SUPPLIED RECORDS: Begin
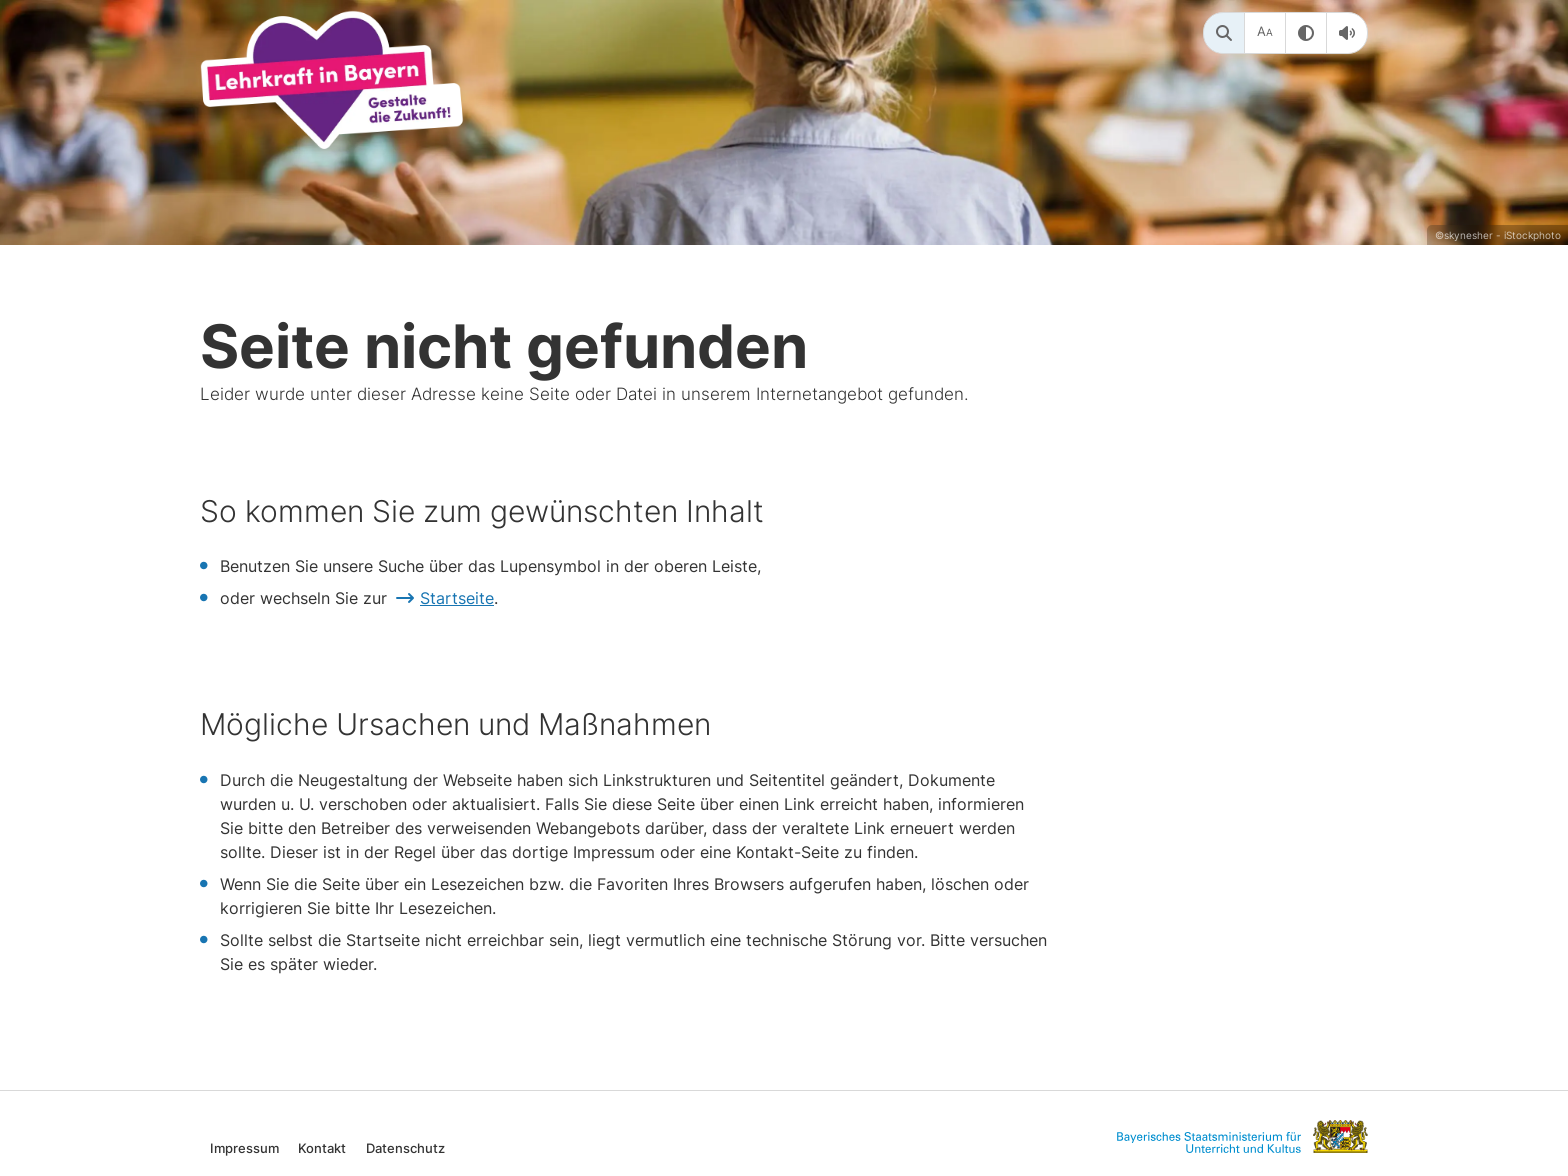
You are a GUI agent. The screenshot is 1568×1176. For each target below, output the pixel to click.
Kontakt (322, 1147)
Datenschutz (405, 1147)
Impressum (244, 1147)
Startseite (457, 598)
SUPPLIED RECORDS: End
PROBLEM DESCRIPTION:
Here the job is to repeat the entries verbatim while leaving all pictures out.

PROBLEM SOLUTION:
You are a GUI agent. The screenshot is 1568×1176. For each target below, output the pixel to click.
Kontakt (322, 1147)
Datenschutz (405, 1147)
Impressum (244, 1147)
Startseite (457, 598)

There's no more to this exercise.